07. Receiver unikernel

With the last task you will implement a receive-only unikernel that measures the received traffic. We keep busy polling for receive as well but you should implement a switching logic to switch between transmit and receive mode. You can do this either with a configuration option (Config.uk) or with a kernel argument (see: int argc, char *argv[]).

Opening the network device is the same for receive except that we implement and hand-over a proper receive buffer allocation function. This will replace dummy_alloc_rxpkts() when the receive mode is activated. We can use the same pool allocator that we allocated for transmit during task 06.1.

Whenever the driver calls our callback, it tries to setup new receive buffers to receive new packet data. When filled, these buffers are later returned back to us. The function should look like this:

/* global variables, fill-out before configuring the receive queue */
struct uk_netdev_info netdev_info;
struct uk_alloc *p;

uint16_t alloc_rxpkts(void *argp __unused,
                      struct uk_netbuf *pkts[],
                      uint16_t count)
	uint16_t i;

	/* fill out given array with allocated receive buffers */
	for (i=0; i<count; ++i) {
	    pkts[i] = uk_netbuf_alloc_buf(p,
                                      netdev_info.nb_encap_rx, /* headroom for rx */
                                      0, NULL);
	    if (!pkts[i])
			break; /* We ran out of memory */
	return i;

Please note that this function expects that we initialized the global variables netdev_info and p before we configure the receive queue.
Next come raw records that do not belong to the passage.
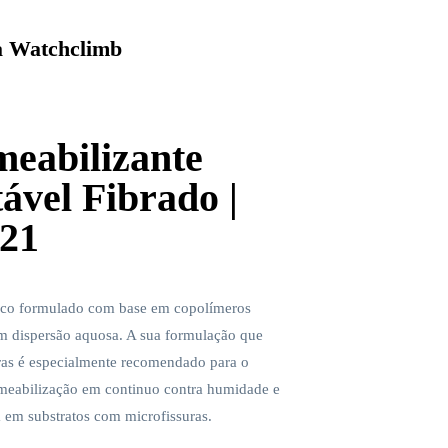
 Watchclimb
eabilizante
ável Fibrado |
721
tico formulado com base em copolímeros
 em dispersão aquosa. A sua formulação que
ras é especialmente recomendado para o
meabilização em continuo contra humidade e
a em substratos com microfissuras.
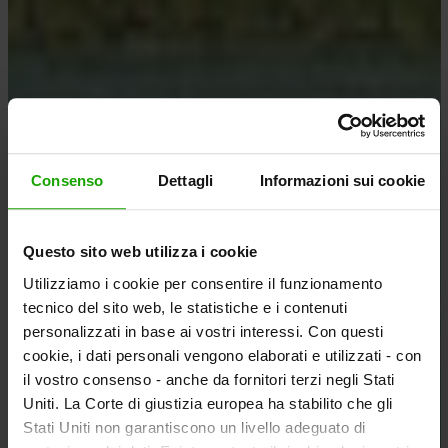
Consenso
Dettagli
Informazioni sui cookie
Questo sito web utilizza i cookie
Utilizziamo i cookie per consentire il funzionamento
tecnico del sito web, le statistiche e i contenuti
personalizzati in base ai vostri interessi. Con questi
cookie, i dati personali vengono elaborati e utilizzati - con
il vostro consenso - anche da fornitori terzi negli Stati
Uniti. La Corte di giustizia europea ha stabilito che gli
Stati Uniti non garantiscono un livello adeguato di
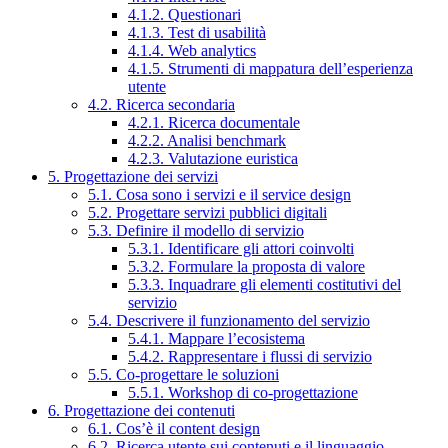
4.1.2. Questionari
4.1.3. Test di usabilità
4.1.4. Web analytics
4.1.5. Strumenti di mappatura dell’esperienza
utente
4.2. Ricerca secondaria
4.2.1. Ricerca documentale
4.2.2. Analisi benchmark
4.2.3. Valutazione euristica
5. Progettazione dei servizi
5.1. Cosa sono i servizi e il service design
5.2. Progettare servizi pubblici digitali
5.3. Definire il modello di servizio
5.3.1. Identificare gli attori coinvolti
5.3.2. Formulare la proposta di valore
5.3.3. Inquadrare gli elementi costitutivi del
servizio
5.4. Descrivere il funzionamento del servizio
5.4.1. Mappare l’ecosistema
5.4.2. Rappresentare i flussi di servizio
5.5. Co-progettare le soluzioni
5.5.1. Workshop di co-progettazione
6. Progettazione dei contenuti
6.1. Cos’è il content design
6.2. Ricerca utente sui contenuti e il linguaggio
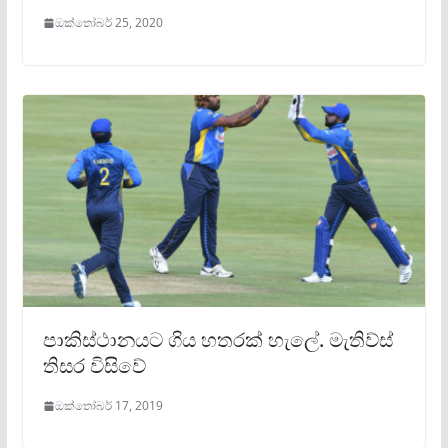
ඔක්තෝබර් 25, 2020
පාකිස්ථානයට ගිය හතරක් හැලේ. මැතිව්ස්
තිසර විසිවේ
ඔක්තෝබර් 17, 2019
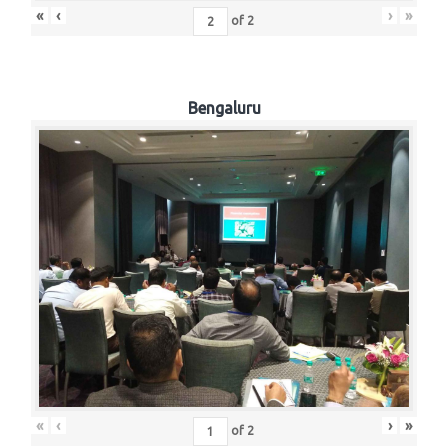
«
‹
›
»
of
2
Bengaluru
«
‹
›
»
of
2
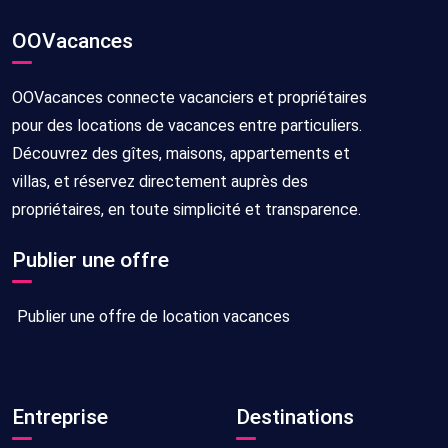
OOVacances
OOVacances connecte vacanciers et propriétaires
pour des locations de vacances entre particuliers.
Découvrez des gîtes, maisons, appartements et
villas, et réservez directement auprès des
propriétaires, en toute simplicité et transparence.
Publier une offre
Publier une offre de location vacances
Entreprise
Destinations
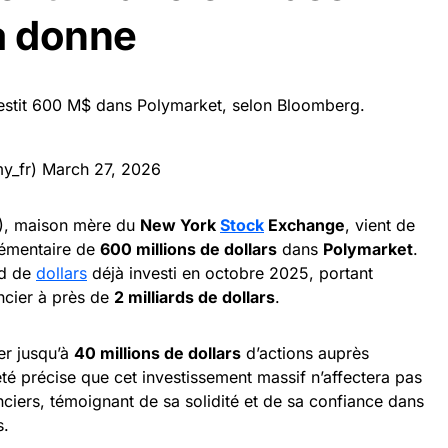
a donne
vestit 600 M$ dans Polymarket, selon Bloomberg.
y_fr)
March 27, 2026
), maison mère du
New York
Stock
Exchange
, vient de
plémentaire de
600 millions de dollars
dans
Polymarket
.
rd de
dollars
déjà investi en octobre 2025, portant
ncier à près de
2 milliards de dollars
.
er jusqu’à
40 millions de dollars
d’actions auprès
été précise que cet investissement massif n’affectera pas
nciers, témoignant de sa solidité et de sa confiance dans
s.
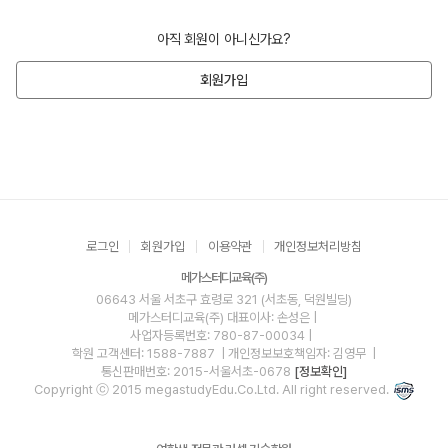
아직 회원이 아니신가요?
회원가입
로그인
회원가입
이용약관
개인정보처리방침
메가스터디교육(주)
06643 서울 서초구 효령로 321 (서초동, 덕원빌딩)
메가스터디교육(주)
대표이사: 손성은 |
사업자등록번호: 780-87-00034
|
학원 고객센터: 1588-7887
| 개인정보보호책임자: 김영무
|
통신판매번호: 2015-서울서초-0678
[정보확인]
Copyright ⓒ 2015 megastudyEdu.Co.Ltd. All right reserved.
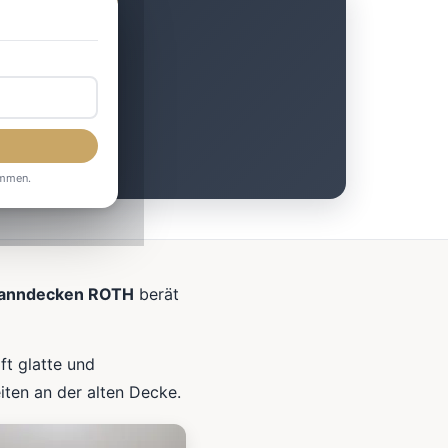
peln
ommen.
anndecken ROTH
berät
ft glatte und
ten an der alten Decke.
Now you should be able to build the polling receive loop based on the following snippet:

status = uk_netdev_rx_one(dev, 0, &pkt);
if (uk_netdev_status_successful(status)) {
	/* count packet and bytes and free received packet */
	nb_total_pkts += 1;
	nb_total_bytes += pkt->len + 24;

In order to test your configuration, you can run 2 unikernels that are both connected to asplosbr0. One is transmitting traffic and the other one receives it.